Digital learning is any instructional practice that effectively uses technology to strengthen a student's learning experience. Much more than "online learning," digital learning encompasses a wide spectrum of tools and practice, digital learning emphasizes high-quality instruction and provides access to challenging content, feedback through formative assessment, opportunities for learning anytime and anywhere, and individualized instruction to ensure all students reach their full potential to succeed in college and a career.
Characteristics of Digital Learning in Schools
- Led by teachers with significant support.
- Collaborative and aligned to a common vision.
- Flexible and high-quality resources.
- Data driven, transparent, and ongoing.
Digital learning is personal and flexible.
A personalized, learner-centered environment uses technology to collect and organize data to help establish learning goals and criteria for success; assess student progress constantly and informally; and provide students and teachers with a comprehensive system of academic and developmental supports.
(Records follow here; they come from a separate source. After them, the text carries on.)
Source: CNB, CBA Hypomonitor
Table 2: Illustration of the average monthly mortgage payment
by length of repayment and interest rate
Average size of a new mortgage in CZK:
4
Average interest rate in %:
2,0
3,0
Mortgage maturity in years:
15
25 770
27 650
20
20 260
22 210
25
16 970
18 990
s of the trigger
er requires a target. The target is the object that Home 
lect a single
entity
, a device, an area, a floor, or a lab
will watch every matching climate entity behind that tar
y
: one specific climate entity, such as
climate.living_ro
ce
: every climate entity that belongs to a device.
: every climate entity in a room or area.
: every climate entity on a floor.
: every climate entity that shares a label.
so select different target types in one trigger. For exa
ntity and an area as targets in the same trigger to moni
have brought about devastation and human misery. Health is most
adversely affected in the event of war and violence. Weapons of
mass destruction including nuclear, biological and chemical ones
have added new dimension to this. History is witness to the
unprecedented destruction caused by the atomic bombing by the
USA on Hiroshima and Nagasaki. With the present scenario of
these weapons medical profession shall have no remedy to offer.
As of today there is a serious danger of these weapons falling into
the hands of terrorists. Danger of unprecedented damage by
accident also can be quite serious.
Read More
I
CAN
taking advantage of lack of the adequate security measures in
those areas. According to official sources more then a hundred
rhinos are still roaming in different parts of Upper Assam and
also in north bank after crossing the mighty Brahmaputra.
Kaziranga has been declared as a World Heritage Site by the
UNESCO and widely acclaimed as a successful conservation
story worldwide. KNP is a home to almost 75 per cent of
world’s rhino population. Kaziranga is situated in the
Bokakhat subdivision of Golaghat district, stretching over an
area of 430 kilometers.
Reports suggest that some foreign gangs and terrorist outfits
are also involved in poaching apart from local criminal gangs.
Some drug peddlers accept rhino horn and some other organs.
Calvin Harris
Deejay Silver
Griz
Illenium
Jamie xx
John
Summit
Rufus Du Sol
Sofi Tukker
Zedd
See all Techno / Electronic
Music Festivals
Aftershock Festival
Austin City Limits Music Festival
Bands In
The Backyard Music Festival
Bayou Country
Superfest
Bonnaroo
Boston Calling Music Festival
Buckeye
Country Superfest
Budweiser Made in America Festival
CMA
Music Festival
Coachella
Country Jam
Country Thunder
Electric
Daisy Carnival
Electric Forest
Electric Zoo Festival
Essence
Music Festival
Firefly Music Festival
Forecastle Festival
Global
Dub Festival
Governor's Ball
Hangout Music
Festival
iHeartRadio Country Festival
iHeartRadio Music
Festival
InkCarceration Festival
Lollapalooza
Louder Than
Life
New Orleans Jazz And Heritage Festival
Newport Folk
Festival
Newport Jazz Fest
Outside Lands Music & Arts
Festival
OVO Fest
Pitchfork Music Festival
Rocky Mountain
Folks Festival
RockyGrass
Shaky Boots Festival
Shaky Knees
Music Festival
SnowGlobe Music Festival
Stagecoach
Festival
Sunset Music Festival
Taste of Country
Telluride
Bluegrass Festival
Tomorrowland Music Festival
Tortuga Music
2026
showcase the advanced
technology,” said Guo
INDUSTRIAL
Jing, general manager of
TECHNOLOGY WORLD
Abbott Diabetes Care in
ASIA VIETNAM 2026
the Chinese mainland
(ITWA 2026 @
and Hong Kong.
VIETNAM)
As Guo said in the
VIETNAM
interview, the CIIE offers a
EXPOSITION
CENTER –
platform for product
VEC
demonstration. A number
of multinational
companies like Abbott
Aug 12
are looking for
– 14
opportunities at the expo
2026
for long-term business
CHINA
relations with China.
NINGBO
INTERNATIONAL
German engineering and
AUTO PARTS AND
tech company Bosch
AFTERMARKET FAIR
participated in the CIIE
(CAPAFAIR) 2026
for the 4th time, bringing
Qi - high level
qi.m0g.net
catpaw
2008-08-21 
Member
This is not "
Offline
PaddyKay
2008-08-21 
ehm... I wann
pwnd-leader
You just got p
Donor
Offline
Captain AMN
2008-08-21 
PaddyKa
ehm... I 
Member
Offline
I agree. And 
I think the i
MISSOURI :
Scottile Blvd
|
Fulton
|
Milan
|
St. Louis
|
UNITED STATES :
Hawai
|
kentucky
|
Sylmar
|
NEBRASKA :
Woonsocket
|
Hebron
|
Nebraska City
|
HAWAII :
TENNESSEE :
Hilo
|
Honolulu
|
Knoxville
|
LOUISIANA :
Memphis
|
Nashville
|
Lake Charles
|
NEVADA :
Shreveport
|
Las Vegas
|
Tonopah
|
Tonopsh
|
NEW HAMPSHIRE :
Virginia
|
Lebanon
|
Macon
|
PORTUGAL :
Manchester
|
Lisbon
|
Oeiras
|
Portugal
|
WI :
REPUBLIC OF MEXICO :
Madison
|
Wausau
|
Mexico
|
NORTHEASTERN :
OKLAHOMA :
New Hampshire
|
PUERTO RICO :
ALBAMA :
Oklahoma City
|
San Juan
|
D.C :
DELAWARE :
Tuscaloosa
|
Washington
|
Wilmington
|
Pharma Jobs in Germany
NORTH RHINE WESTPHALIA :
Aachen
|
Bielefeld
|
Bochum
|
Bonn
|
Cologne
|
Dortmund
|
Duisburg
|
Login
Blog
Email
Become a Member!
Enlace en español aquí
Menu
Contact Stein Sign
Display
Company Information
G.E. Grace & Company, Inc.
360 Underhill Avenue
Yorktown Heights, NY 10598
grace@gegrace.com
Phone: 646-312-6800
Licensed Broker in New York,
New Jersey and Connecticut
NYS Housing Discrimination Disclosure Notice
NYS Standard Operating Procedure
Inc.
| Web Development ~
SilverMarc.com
Policy and practice must offer access to technology tools and educational resources that empower and elevate school leaders and teachers to apply their pedagogical knowledge, creativity, and data analysis skills to meet the needs of individual students.
Blended learning environments in K-12 public schools provide support for teachers to help all students advance at their own pace based on competency and mastery. Digital learning opportunities can positively affect teaching practices by shifting the makeup of classes and objectives based on student needs. When employed as part of a comprehensive educational strategy, the effective use of technology provides tools, resources, data, and supportive systems that increase teaching opportunities and promote efficiency. Such environments enable anytime, anywhere learning based on competency and mastery with empowered caring adults who are guiding the way for each student to succeed.
Led by teachers with significant support.
Technology and digital learning can increase professional learning opportunities by expanding access to high-quality, ongoing, job-embedded resources to improve student success. Professional learning communities, peer-to-peer lesson sharing, and better use of data and formative assessment, combined with less emphasis on "sit and get" professional development sessions eliminate the confines of geography and time. These ever-increasing resources offer teachers vast new opportunities to collaborate, learn, share, and produce best practices with colleagues in school buildings across the country.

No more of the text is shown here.